Climer Sharlee, Jäger Gerold, Templeton Alan R, Zhang Weixiong
Department of Computer Science and Engineering, Washington University, St. Louis, MO, USA.
Bioinformatics. 2009 Jan 1;25(1):68-74. doi: 10.1093/bioinformatics/btn572. Epub 2008 Nov 4.
Inference of haplotypes from genotype data is crucial and challenging for many vitally important studies. The first, and most critical step, is the ascertainment of a biologically sound model to be optimized. Many models that have been proposed rely partially or entirely on reducing the number of unique haplotypes in the solution.
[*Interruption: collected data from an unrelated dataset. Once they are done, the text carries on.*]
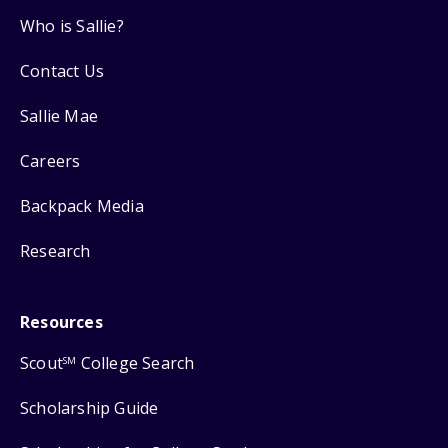
Who is Sallie?
Contact Us
Sallie Mae
Careers
Backpack Media
Research
Resources
Scout
College Search
SM
Scholarship Guide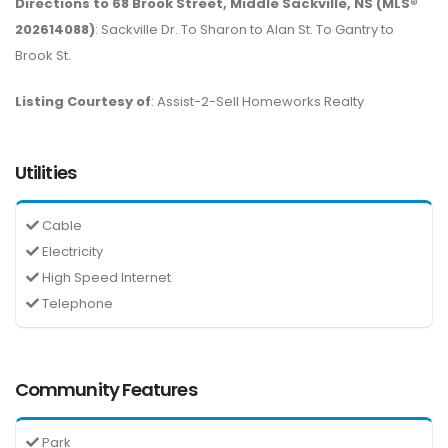
Directions to 68 Brook Street, Middle Sackville, NS (MLS®
202614088)
: Sackville Dr. To Sharon to Alan St. To Gantry to
Brook St.
Listing Courtesy of
: Assist-2-Sell Homeworks Realty
Utilities
Cable
Electricity
High Speed Internet
Telephone
Community Features
Park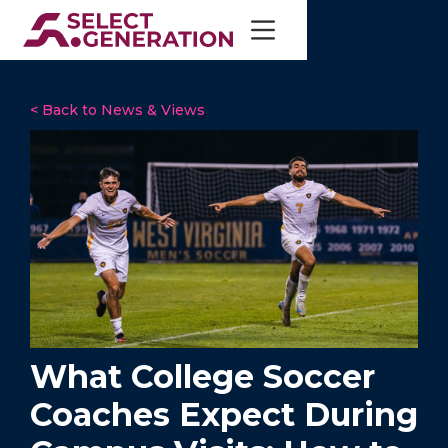
< Back to News & Views
What College Soccer
Coaches Expect During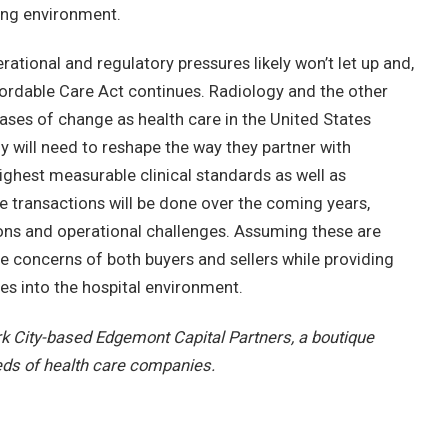
ting environment.
rational and regulatory pressures likely won’t let up and,
 Affordable Care Act continues. Radiology and the other
hases of change as health care in the United States
y will need to reshape the way they partner with
 highest measurable clinical standards as well as
 transactions will be done over the coming years,
tions and operational challenges. Assuming these are
the concerns of both buyers and sellers while providing
ies into the hospital environment.
k City-based Edgemont Capital Partners, a boutique
eds of health care companies.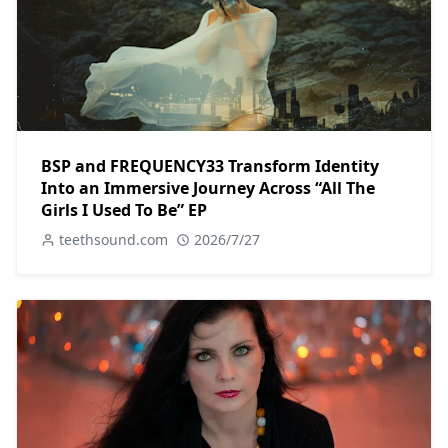
BSP and FREQUENCY33 Transform Identity
Into an Immersive Journey Across “All The
Girls I Used To Be” EP
teethsound.com
2026/7/27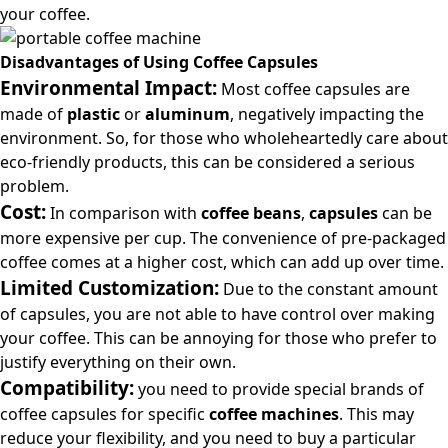
your coffee.
Disadvantages of Using Coffee Capsules
Environmental Impact:
Most coffee capsules are
made of
plastic
or
aluminum
, negatively impacting the
environment. So, for those who wholeheartedly care about
eco-friendly products, this can be considered a serious
problem.
Cost:
In comparison with
coffee beans
,
capsules
can be
more expensive per cup. The convenience of pre-packaged
coffee comes at a higher cost, which can add up over time.
Limited Customization:
Due to the constant amount
of capsules, you are not able to have control over making
your coffee. This can be annoying for those who prefer to
justify everything on their own.
Compatibility:
you need to provide special brands of
coffee capsules for specific
coffee machines
. This may
reduce your flexibility, and you need to buy a particular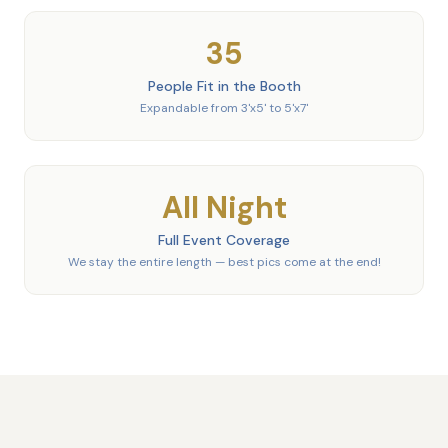
35
People Fit in the Booth
Expandable from 3'x5' to 5'x7'
All Night
Full Event Coverage
We stay the entire length — best pics come at the end!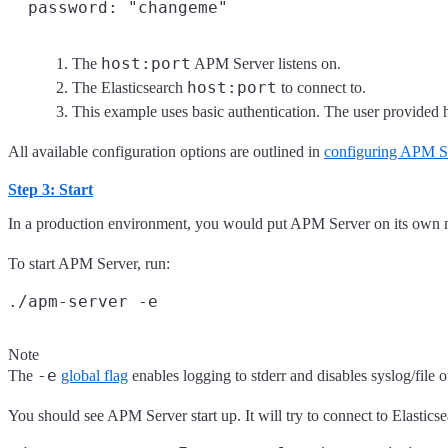
host:port
The
APM Server listens on.
host:port
The Elasticsearch
to connect to.
This example uses basic authentication. The user provided he
All available configuration options are outlined in
configuring APM S
Step 3: Start
In a production environment, you would put APM Server on its own m
To start APM Server, run:
Note
-e
The
global flag
enables logging to stderr and disables syslog/file 
You should see APM Server start up. It will try to connect to Elastics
This article examines the parsimony of haplotypes using known haplotypes as well as genotypes from the HapMap project. Our study reveals that there are relatively few unique haplotypes, but not always the least possible, for the datasets with known solutions. Furthermore, we show that there are frequently very large numbers of parsimonious solutions, and the number increases exponentially with increasing cardinality. Moreover, these solutions are quite varied, most of which are not consistent with the true solutions. These results quantify the limitations of the Pure Parsimony model and demonstrate the imperative need to consider additional properties for haplotype inference models. At a higher level, and with broad applicability, this article illustrates the power of combinatorial methods to tease out imperfections in a given biological model.
从基因型数据推断单倍型对于许多至关重要的研究而言至关重要且具有挑战性。第一步也是最关键的一步,是确定一个有待优化的生物学合理模型。许多已提出的模型部分或完全依赖于减少解中独特单倍型的数量。
本文使用已知单倍型以及来自国际人类基因组单体型图计划(HapMap计划)的基因型来研究单倍型的简约性。我们的研究表明,对于具有已知解的数据集,独特单倍型相对较少,但并非总是最少的。此外,我们表明通常存在大量简约解,并且随着基数增加,数量呈指数增长。而且,这些解差异很大,其中大多数与真实解不一致。这些结果量化了纯简约模型的局限性,并表明迫切需要考虑单倍型推断模型的其他属性。在更高层面且具有广泛适用性的情况下,本文说明了组合方法在揭示给定生物学模型中的缺陷方面的作用。